To create a compelling story, the Dannon marketers conducted in-home tests and focus groups with women ages 25- 64. The participants all had one touchy issue in common: irregularity. The consumers ate Activia for two weeks and were interviewed before and after the tests for feedback.
Among the findings: The consumers liked Activia’screamy texture and overall taste. But they were skeptical when they heard about probiotics and ingredients like “bifidus regularis” (see box, page 27).
That insight informed a key part of the marketing strategy. “This skepticism about probiotics encouraged us to follow our instincts to emphasize the benefits rather than [the word itself]” in the advertising, explained Ostermayr.
By his own admission, Ostermayr knew Dannon was not going to win any creative prizes for Activia’s advertising. That wasn’t the goal.
“The ads had to communicate the benefits . . . they could not just be fun or entertaining. It’s all about the credibility,” he said.
The first round of TV ads broke in February 2006 on broadcast networks and female-skewing cable channels including Lifetime and Food Network.
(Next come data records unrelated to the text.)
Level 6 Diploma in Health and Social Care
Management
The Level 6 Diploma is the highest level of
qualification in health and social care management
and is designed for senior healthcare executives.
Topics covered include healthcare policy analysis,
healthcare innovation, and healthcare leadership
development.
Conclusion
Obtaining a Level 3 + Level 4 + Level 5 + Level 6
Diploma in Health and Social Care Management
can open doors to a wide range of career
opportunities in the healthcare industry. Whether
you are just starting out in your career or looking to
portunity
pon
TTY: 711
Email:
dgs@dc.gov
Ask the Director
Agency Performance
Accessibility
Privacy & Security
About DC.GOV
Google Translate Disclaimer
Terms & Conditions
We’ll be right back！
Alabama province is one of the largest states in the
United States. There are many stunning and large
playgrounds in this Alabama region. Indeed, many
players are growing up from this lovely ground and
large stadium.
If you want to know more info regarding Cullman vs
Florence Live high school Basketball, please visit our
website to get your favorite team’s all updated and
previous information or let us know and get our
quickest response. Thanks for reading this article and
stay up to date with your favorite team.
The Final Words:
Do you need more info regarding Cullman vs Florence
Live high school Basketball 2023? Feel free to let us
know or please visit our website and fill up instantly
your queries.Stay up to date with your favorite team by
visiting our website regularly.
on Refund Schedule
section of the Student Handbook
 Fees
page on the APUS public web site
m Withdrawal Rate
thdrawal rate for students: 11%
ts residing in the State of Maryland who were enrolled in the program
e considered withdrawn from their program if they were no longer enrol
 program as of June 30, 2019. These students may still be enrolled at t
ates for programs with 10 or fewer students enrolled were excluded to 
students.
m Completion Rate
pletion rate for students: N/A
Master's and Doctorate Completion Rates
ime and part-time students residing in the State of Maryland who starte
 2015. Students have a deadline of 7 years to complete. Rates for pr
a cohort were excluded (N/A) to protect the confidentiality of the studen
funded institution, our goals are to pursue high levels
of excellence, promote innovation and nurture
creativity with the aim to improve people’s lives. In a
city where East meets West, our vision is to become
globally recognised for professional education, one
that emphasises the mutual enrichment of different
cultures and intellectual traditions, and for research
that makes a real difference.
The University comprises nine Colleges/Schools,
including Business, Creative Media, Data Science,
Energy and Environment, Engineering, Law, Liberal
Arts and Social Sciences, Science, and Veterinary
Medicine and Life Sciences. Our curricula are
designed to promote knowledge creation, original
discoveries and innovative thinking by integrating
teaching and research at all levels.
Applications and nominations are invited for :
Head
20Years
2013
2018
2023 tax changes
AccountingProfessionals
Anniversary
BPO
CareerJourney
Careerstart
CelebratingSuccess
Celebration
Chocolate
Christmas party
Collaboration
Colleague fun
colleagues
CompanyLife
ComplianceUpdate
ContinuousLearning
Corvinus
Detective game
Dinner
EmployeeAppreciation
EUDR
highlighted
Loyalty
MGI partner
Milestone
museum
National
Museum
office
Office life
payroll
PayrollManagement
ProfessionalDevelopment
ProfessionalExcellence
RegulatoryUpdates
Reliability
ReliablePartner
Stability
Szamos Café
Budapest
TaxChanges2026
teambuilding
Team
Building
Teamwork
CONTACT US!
In one spot, college students are discussing digestive problems caused by the stresses of school and unhealthy eating habits. One girl is sitting on a sofa, trying to study, when her roommate walks in and asks her if she feels like going out.
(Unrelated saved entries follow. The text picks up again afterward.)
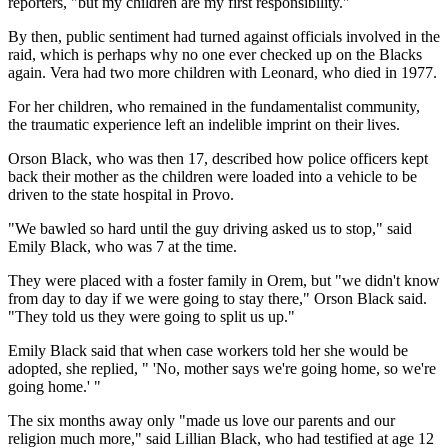
reporters, "but my children are my first responsibility."
By then, public sentiment had turned against officials involved in the
raid, which is perhaps why no one ever checked up on the Blacks
again. Vera had two more children with Leonard, who died in 1977.
For her children, who remained in the fundamentalist community,
the traumatic experience left an indelible imprint on their lives.
Orson Black, who was then 17, described how police officers kept
back their mother as the children were loaded into a vehicle to be
driven to the state hospital in Provo.
"We bawled so hard until the guy driving asked us to stop," said
Emily Black, who was 7 at the time.
They were placed with a foster family in Orem, but "we didn't know
from day to day if we were going to stay there," Orson Black said.
"They told us they were going to split us up."
Emily Black said that when case workers told her she would be
adopted, she replied, " 'No, mother says we're going home, so we're
going home.' "
The six months away only "made us love our parents and our
religion much more," said Lillian Black, who had testified at age 12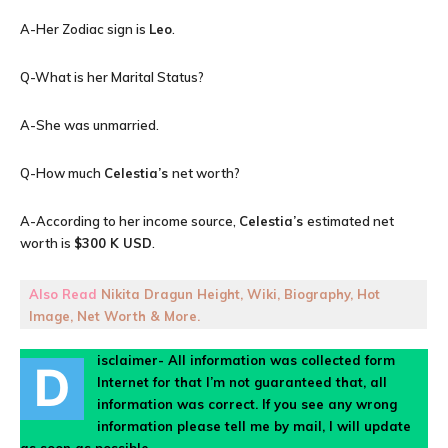
A-Her Zodiac sign is
Leo
.
Q-What is her Marital Status?
A-She was unmarried.
Q-How much
Celestia’s
net worth?
A-According to her income source,
Celestia’s
estimated net
worth is
$300 K USD
.
Also Read
Nikita Dragun Height, Wiki, Biography, Hot
Image, Net Worth & More.
isclaimer- All information was collected form
D
Internet for that I’m not guaranteed that, all
information was correct. If you see any wrong
information please tell me by mail, I will update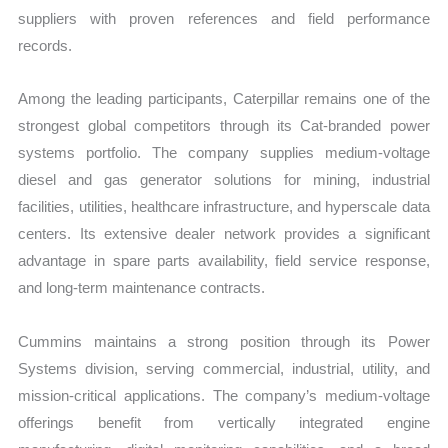
suppliers with proven references and field performance
records.
Among the leading participants, Caterpillar remains one of the
strongest global competitors through its Cat-branded power
systems portfolio. The company supplies medium-voltage
diesel and gas generator solutions for mining, industrial
facilities, utilities, healthcare infrastructure, and hyperscale data
centers. Its extensive dealer network provides a significant
advantage in spare parts availability, field service response,
and long-term maintenance contracts.
Cummins maintains a strong position through its Power
Systems division, serving commercial, industrial, utility, and
mission-critical applications. The company’s medium-voltage
offerings benefit from vertically integrated engine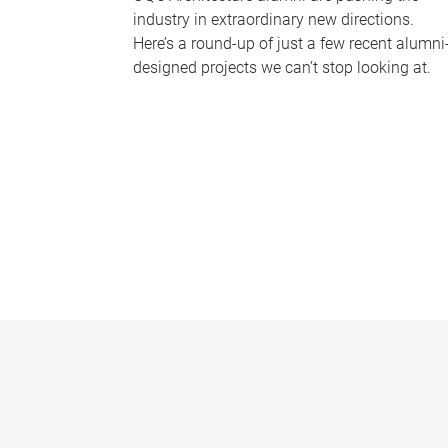
industry in extraordinary new directions.
Here’s a round-up of just a few recent alumni
designed projects we can’t stop looking at.
P
a
g
e
s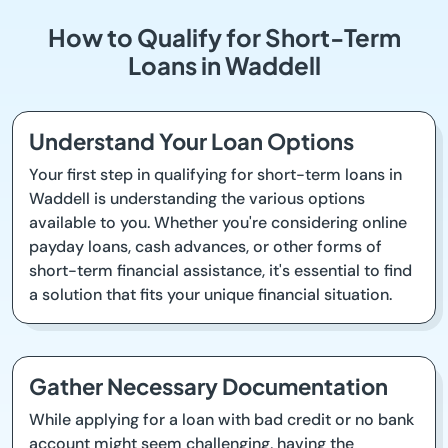
How to Qualify for Short-Term
Loans in Waddell
Understand Your Loan Options
Your first step in qualifying for short-term loans in
Waddell is understanding the various options
available to you. Whether you're considering online
payday loans, cash advances, or other forms of
short-term financial assistance, it's essential to find
a solution that fits your unique financial situation.
Gather Necessary Documentation
While applying for a loan with bad credit or no bank
account might seem challenging, having the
“I can’t. I feel bloated, irregular.”
“It’s probably the stress from exams. Look how it makes us eat.”
“So how come you’re OK?”
“I eat Activia. Every day.”
The voiceover chimes in: “Dannon Activia . . . clinically proven to naturally regulate digestive systems in two weeks.”
If such dialogue seems startlingly frank, particularly for a food ad, that’s exactly the point Ostermayr wanted Activia to make.
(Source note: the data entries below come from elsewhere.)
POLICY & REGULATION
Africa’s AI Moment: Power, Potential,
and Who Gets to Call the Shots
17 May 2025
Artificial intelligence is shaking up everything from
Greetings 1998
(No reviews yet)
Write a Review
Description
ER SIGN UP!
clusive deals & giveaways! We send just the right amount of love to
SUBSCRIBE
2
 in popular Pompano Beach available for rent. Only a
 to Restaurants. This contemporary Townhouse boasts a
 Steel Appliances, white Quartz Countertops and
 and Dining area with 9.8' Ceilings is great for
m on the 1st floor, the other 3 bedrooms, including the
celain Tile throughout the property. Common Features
“Andreas was key in getting the team to focus on the functional component of Activia instead of following the general trend of communicating taste,” said Vasconcellos.
Last fall, a second flight of ads featured women of various ages engaged in more conversations about digestive health. This time, Dannon upped the ante with ads touting a money-back guarantee offer known as the Activia Challenge, and promising, “Eat it everyday for two weeks . . . It works or it’s free.”
That offer reflects a confidence in a product that has been, since its introduction in the U.S., a huge hit. Activia launched nationally in grocery and mass retailers in mid January 2006. It rolled out to warehouse clubs a few months later. Activia was initially available in fourounce four- and eight-packs in strawberry, vanilla, blueberry, peach, prune and mixed berry. The suggested retail price s were $2.49 and $4.49, respectively.
When Activia launched, Dannon conducted in-store sampling in thousands of stores nationwide. “We recruited staffers who were able to understand and clearly communicate the clinically proven benefits of Activia and could answer questions about probiotics,” Ostermayr said. The sampling began during the launch and continued throughout the first half of 2006.
The consumer and retailer response to Activia exceeded Dannon’s expectations. Within three months Activia had almost 90% distribution in the mass grocery channel. Within six months, Activia had achieved between 70-80% aided awareness among consumers, according to Millward Brown, a New York research firm. In fact, because sales exceeded expectations, Dannon was forced to reduce the originally planned sampling investment.
“We were running into a limited supply situation, so we reduced the sampling investment to help control the issue,” said Ostermayr.
Looking ahead to 2008, Ostermayr is mum about plans for Activia, though he hinted at a round of new flavors and ads. He was more effusive in summing up the success of Activia so far.
“We offered innovation and value to consumers by means of functionality,” he said. “And they embraced it.”